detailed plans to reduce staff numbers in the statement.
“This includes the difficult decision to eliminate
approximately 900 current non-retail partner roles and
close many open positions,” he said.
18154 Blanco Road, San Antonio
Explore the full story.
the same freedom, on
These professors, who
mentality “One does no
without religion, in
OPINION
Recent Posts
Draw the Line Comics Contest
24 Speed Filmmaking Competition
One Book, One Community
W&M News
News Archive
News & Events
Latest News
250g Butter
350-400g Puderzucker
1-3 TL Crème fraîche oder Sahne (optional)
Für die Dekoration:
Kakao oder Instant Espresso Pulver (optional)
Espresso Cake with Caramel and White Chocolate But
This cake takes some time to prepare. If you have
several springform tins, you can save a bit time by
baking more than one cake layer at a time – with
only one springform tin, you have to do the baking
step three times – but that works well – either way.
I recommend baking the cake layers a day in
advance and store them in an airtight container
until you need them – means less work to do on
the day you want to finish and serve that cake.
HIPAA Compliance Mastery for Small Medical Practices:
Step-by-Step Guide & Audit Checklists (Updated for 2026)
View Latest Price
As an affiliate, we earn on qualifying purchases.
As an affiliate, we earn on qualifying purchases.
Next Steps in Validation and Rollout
========================================================================
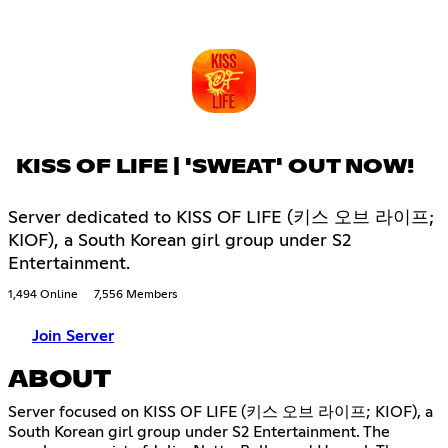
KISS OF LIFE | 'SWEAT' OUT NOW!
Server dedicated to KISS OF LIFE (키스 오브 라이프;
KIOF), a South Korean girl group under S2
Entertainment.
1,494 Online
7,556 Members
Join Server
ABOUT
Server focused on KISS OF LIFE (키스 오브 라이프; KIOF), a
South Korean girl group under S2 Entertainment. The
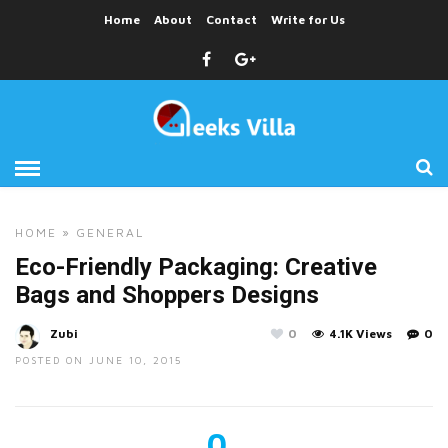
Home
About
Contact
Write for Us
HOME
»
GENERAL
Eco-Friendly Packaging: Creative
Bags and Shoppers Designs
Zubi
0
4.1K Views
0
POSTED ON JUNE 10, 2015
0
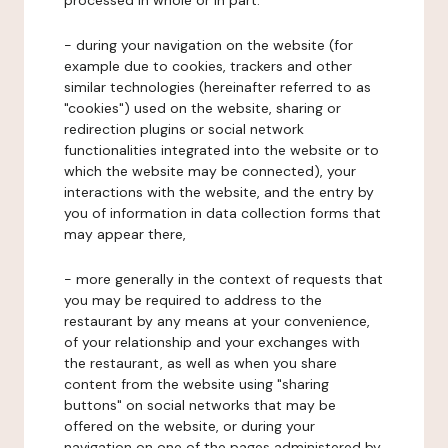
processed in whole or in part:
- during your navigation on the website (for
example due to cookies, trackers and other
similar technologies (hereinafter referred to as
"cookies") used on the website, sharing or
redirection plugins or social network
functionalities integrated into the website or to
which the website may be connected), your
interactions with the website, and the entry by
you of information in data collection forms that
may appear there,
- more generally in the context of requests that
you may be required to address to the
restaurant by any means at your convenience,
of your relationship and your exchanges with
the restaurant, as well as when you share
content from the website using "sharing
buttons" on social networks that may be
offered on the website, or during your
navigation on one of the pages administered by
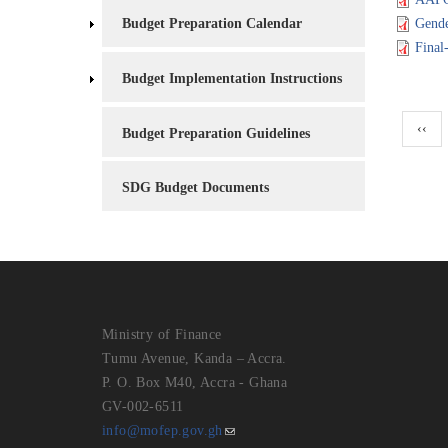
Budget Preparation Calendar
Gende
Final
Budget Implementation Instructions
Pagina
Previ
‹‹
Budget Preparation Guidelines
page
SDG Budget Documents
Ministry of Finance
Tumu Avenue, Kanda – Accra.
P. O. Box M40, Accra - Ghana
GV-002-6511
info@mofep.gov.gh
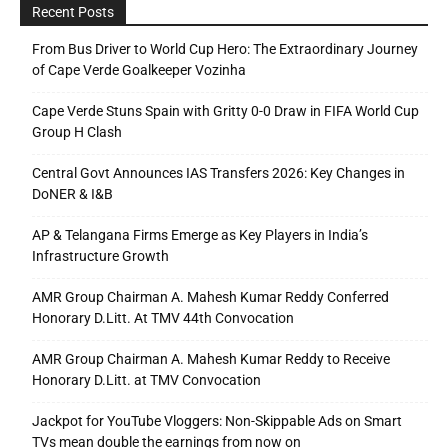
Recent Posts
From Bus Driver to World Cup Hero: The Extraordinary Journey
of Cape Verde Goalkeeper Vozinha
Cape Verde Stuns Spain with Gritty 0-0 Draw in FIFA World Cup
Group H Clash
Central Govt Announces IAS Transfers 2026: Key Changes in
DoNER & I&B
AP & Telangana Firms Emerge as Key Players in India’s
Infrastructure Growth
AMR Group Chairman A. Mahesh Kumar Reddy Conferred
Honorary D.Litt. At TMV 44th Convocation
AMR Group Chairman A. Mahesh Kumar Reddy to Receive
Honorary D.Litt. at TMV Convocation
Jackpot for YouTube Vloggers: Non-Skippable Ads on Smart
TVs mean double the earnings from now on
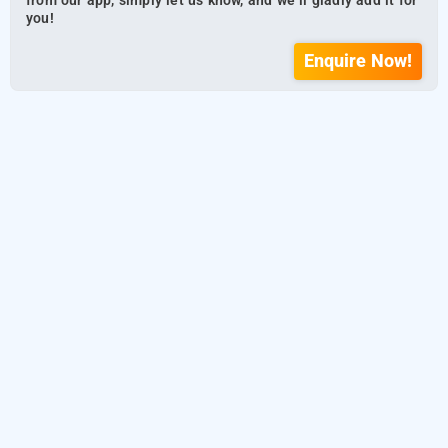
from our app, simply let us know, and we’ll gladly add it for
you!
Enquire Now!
========================================================================
Print, exactly, each line above from the one with "AP & Telangana" to the one with "Enquire Now!", end lines included. Leave pictures out of it.

Solved problem:
AP & Telangana Firms Emerge as Key Players in India’s
Infrastructure Growth
AMR Group Chairman A. Mahesh Kumar Reddy Conferred
Honorary D.Litt. At TMV 44th Convocation
AMR Group Chairman A. Mahesh Kumar Reddy to Receive
Honorary D.Litt. at TMV Convocation
Jackpot for YouTube Vloggers: Non-Skippable Ads on Smart
TVs mean double the earnings from now on
from our app, simply let us know, and we’ll gladly add it for
you!
Enquire Now!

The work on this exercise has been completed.